Wir wohnten in einer heruntergekommenen "Ein-Zimmer-Hütte" am Rande von New Orleans.
Wir hatten kein Geld für Essen oder Miete.
Um es gelinde auszudrücken: Wir waren in arger Not.
Dann gab Mama unseren allerletzten Pfennig aus, um mir ein Tanzkleid zu kaufen.

Mama wusch, kämmte und lockte mein Haar.
Dann schminkte sie meine Augen und Lippen.
Dann schlüpfte ich in ein Tanzkleid aus Satin,
Das an der Seite einen Schlitz bis hoch zur Hüfte hatte.
Es war mit rotem Samt besetzt und saß wie angegossen.
Als ich einen Schritt vom Spiegel zurücktrat,
Stand dort eine Frau, wo zuvor noch ein halbwüchsiges Kind gestanden hatte.

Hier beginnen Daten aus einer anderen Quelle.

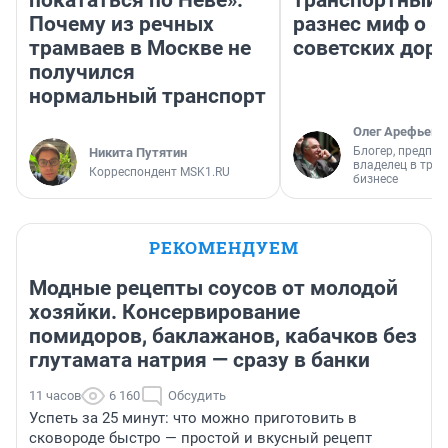
Почему из речных
разнес миф о 
трамваев в Москве не
советских доро
получился
нормальный транспорт
Олег Арефьев
Блогер, предпри
Никита Путятин
владелец в тра
Корреспондент MSK1.RU
бизнесе
РЕКОМЕНДУЕМ
Модные рецепты соусов от молодой
хозяйки. Консервирование
помидоров, баклажанов, кабачков без
глутамата натрия — сразу в банки
11 часов
6 160
Обсудить
Успеть за 25 минут: что можно приготовить в
сковороде быстро — простой и вкусный рецепт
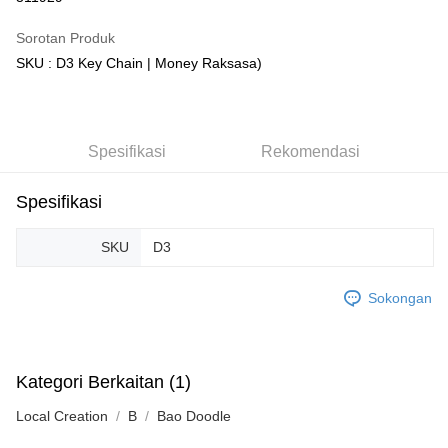
GrabPay
Sorotan Produk
SKU : D3 Key Chain | Money Raksasa)
Pilihan Penghantaran
Rumah penghantaran
Kadar Penghantaran
Rumah penghantaran
Spesifikasi
Rekomendasi
Kedai pickup
Penghantaran percuma
Spesifikasi
SKU
D3
Sokongan
Kategori Berkaitan (1)
Local Creation
B
Bao Doodle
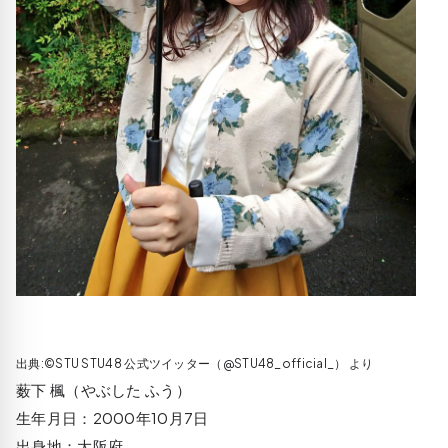
出典:©STU STU48 公式ツイッター（@STU48_official_） より
薮下 楓（やぶした ふう）
生年月日：2000年10月7日
出身地：大阪府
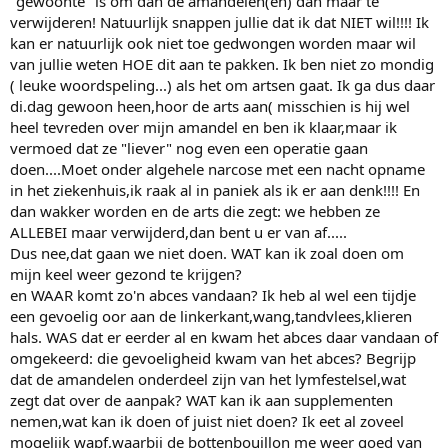
"gewoonte" is om dan de amandelen(en) dan maar te
verwijderen! Natuurlijk snappen jullie dat ik dat NIET wil!!!! Ik
kan er natuurlijk ook niet toe gedwongen worden maar wil
van jullie weten HOE dit aan te pakken. Ik ben niet zo mondig
( leuke woordspeling...) als het om artsen gaat. Ik ga dus daar
di.dag gewoon heen,hoor de arts aan( misschien is hij wel
heel tevreden over mijn amandel en ben ik klaar,maar ik
vermoed dat ze "liever" nog even een operatie gaan
doen....Moet onder algehele narcose met een nacht opname
in het ziekenhuis,ik raak al in paniek als ik er aan denk!!!! En
dan wakker worden en de arts die zegt: we hebben ze
ALLEBEI maar verwijderd,dan bent u er van af.....
Dus nee,dat gaan we niet doen. WAT kan ik zoal doen om
mijn keel weer gezond te krijgen?
en WAAR komt zo'n abces vandaan? Ik heb al wel een tijdje
een gevoelig oor aan de linkerkant,wang,tandvlees,klieren
hals. WAS dat er eerder al en kwam het abces daar vandaan of
omgekeerd: die gevoeligheid kwam van het abces? Begrijp
dat de amandelen onderdeel zijn van het lymfestelsel,wat
zegt dat over de aanpak? WAT kan ik aan supplementen
nemen,wat kan ik doen of juist niet doen? Ik eet al zoveel
mogelijk wapf,waarbij de bottenbouillon me weer goed van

Sie sagte: „Hier ist deine einzige Chance, Fancy, enttäusch mich nicht“
Sie sagte: „Hier ist deine einzige Chance, Fancy, enttäusch mich nicht“

Mama tupfte ein wenig Parfüm auf meinen Hals,
Dann küsste sie meine Wange,
Und dann sah ich, wie Tränen in ihren sorgenvollen Augen aufstiegen während sie zu sprechen begann

Sie blickte auf unsere ärmliche Hütte,
Dann sah sie mich an und holte mühsam Luft,
Sie sagte: „Dein Vater ist abgehauen, und ich bin todkrank,
Und das Baby wird verhungern“.
Sie reichte mir ein herzförmiges Medaillon, auf dem stand:
„Bleib dir selbst treu“.
Ich schauderte, als ich sah, wie eine Kakerlake über die Spitze meines High-Heel-Schuhs kroch.
Es klang, als spräche jemand anderes
Als ich Mama fragte: „Was soll ich tun?“
Sie sagte: „Sei einfach nett zu den Herren, Fancy,
Dann werden sie auch nett zu dir sein.“

Sie sagte: „Hier ist deine einzige Chance, Fancy, enttäusch mich nicht.
Hier ist deine einzige Chance, Fancy, enttäusch mich nicht.
Herr, vergib mir, was ich tue,
Aber wenn du hier raus willst, liegt es ganz bei dir.
Enttäusch mich jetzt bloß nicht,
Denn deine Mama bringt dich in die bessere Gegend der Stadt.“

Das war das letzte Mal, dass ich meine Mama sah –
In jener Nacht, als ich diese klapprige Hütte verließ.
Die Fürsorge kam und holte das Baby;
Mama starb, und ich bin nie zurückgekehrt.
Doch die Räder des Schicksals hatten sich bereits zu drehen begonnen, und für mich gab es kein Zurück.
Es dauerte nicht lange, bis ich genau begriff,
Wovon meine Mama gesprochen hatte.

Ich wusste, was ich zu tun hatte, und schwor mir feierlich:
Eines Tages würde ich eine Dame sein –
Auch wenn ich noch nicht wusste, wann oder wie.
Doch ich wollte nicht den Rest meines Lebens
mit gesenktem Kopf und voller Scham verbringen.
Wisst ihr, ich mag zwar als „Weißer Abschaum“ geboren worden sein, aber Fancy war mein Name.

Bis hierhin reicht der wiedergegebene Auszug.